Pixel coordinate grounding data:

┌──

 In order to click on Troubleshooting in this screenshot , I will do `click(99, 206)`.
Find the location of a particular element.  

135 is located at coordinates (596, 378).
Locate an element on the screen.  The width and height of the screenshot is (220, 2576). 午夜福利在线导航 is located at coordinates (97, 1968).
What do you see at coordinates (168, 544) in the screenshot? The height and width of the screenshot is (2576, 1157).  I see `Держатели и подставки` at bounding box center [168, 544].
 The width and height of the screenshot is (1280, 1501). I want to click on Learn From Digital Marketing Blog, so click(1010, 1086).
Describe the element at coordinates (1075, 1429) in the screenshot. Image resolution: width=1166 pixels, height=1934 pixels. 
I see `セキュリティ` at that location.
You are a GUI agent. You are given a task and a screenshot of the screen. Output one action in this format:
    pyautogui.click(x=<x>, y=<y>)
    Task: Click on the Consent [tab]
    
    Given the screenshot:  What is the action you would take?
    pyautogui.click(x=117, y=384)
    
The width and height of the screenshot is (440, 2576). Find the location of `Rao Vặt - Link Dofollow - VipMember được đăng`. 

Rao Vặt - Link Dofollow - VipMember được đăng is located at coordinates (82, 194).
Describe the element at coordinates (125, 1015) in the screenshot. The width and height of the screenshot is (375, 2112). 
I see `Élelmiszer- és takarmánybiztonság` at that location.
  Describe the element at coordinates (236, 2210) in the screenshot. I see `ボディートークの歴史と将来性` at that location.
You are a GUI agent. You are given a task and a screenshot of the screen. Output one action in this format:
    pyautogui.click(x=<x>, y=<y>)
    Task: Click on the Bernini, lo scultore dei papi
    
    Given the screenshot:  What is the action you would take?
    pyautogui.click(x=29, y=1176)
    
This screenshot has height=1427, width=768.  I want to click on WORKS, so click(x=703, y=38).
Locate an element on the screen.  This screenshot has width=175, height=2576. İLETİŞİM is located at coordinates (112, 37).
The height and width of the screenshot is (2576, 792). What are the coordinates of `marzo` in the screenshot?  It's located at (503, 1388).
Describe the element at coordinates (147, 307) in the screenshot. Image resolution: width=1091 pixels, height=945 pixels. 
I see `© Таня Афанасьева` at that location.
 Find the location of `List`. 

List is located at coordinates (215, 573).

└──

### Activity
Repeat what the records above say. Use their exact words.

### Exercise solution
 In order to click on Troubleshooting in this screenshot , I will do `click(99, 206)`.
Find the location of a particular element.  

135 is located at coordinates (596, 378).
Locate an element on the screen.  The width and height of the screenshot is (220, 2576). 午夜福利在线导航 is located at coordinates (97, 1968).
What do you see at coordinates (168, 544) in the screenshot? The height and width of the screenshot is (2576, 1157).  I see `Держатели и подставки` at bounding box center [168, 544].
 The width and height of the screenshot is (1280, 1501). I want to click on Learn From Digital Marketing Blog, so click(1010, 1086).
Describe the element at coordinates (1075, 1429) in the screenshot. Image resolution: width=1166 pixels, height=1934 pixels. 
I see `セキュリティ` at that location.
You are a GUI agent. You are given a task and a screenshot of the screen. Output one action in this format:
    pyautogui.click(x=<x>, y=<y>)
    Task: Click on the Consent [tab]
    
    Given the screenshot:  What is the action you would take?
    pyautogui.click(x=117, y=384)
    
The width and height of the screenshot is (440, 2576). Find the location of `Rao Vặt - Link Dofollow - VipMember được đăng`. 

Rao Vặt - Link Dofollow - VipMember được đăng is located at coordinates (82, 194).
Describe the element at coordinates (125, 1015) in the screenshot. The width and height of the screenshot is (375, 2112). 
I see `Élelmiszer- és takarmánybiztonság` at that location.
  Describe the element at coordinates (236, 2210) in the screenshot. I see `ボディートークの歴史と将来性` at that location.
You are a GUI agent. You are given a task and a screenshot of the screen. Output one action in this format:
    pyautogui.click(x=<x>, y=<y>)
    Task: Click on the Bernini, lo scultore dei papi
    
    Given the screenshot:  What is the action you would take?
    pyautogui.click(x=29, y=1176)
    
This screenshot has height=1427, width=768.  I want to click on WORKS, so click(x=703, y=38).
Locate an element on the screen.  This screenshot has width=175, height=2576. İLETİŞİM is located at coordinates (112, 37).
The height and width of the screenshot is (2576, 792). What are the coordinates of `marzo` in the screenshot?  It's located at (503, 1388).
Describe the element at coordinates (147, 307) in the screenshot. Image resolution: width=1091 pixels, height=945 pixels. 
I see `© Таня Афанасьева` at that location.
 Find the location of `List`. 

List is located at coordinates (215, 573).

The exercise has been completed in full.